[Stored items from a collection]
>>

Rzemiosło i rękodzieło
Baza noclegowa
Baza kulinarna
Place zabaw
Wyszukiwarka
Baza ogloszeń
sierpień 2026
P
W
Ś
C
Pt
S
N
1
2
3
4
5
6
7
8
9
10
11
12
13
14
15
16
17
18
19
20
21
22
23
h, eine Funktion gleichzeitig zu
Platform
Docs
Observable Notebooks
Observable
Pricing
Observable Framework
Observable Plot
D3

<<

■ WORK REQUIRED
In the entries above, find each line with the string "Baza" and copy it.

■ TASK ANSWER
Baza noclegowa
Baza kulinarna
Baza ogloszeń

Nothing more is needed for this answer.